Exercise requirements
Below are records; count the lines that contain "misellivesi" and state only that count.

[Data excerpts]
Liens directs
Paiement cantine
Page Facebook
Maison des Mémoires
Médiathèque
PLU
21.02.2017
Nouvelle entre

==

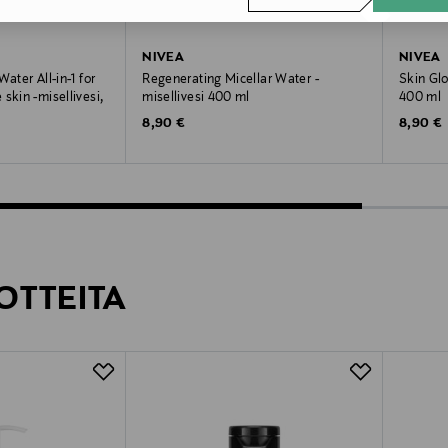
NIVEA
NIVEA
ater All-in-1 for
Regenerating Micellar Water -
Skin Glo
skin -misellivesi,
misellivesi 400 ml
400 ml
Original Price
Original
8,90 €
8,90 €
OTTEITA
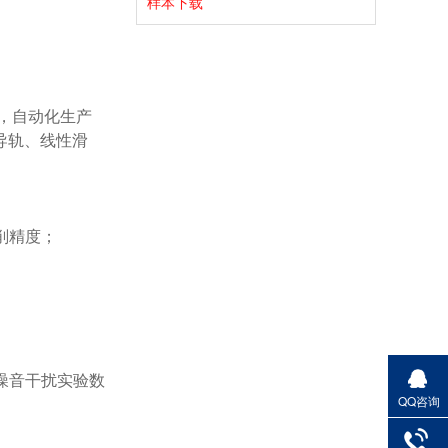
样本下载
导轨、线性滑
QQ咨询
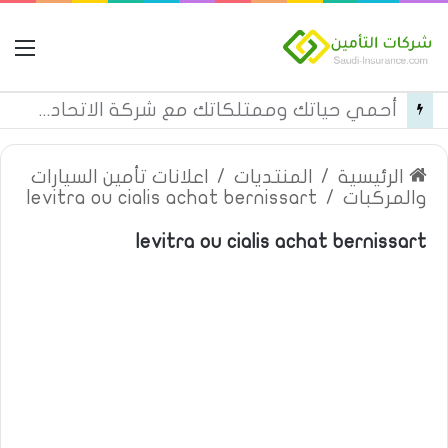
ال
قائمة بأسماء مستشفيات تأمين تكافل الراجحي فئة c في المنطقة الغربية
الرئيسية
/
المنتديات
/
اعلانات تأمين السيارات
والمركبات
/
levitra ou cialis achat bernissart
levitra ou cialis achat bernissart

==

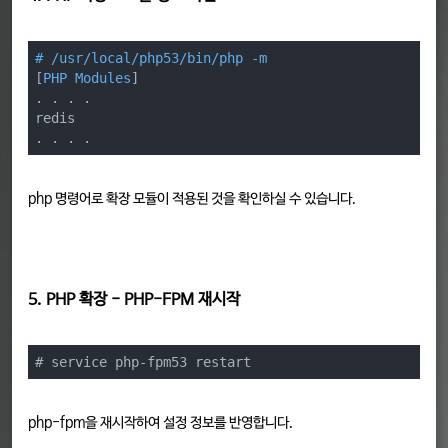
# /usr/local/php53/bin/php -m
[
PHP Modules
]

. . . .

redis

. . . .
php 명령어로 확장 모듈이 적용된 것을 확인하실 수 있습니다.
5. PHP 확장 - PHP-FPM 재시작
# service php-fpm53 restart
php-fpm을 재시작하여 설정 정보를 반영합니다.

Solution to the exercise
2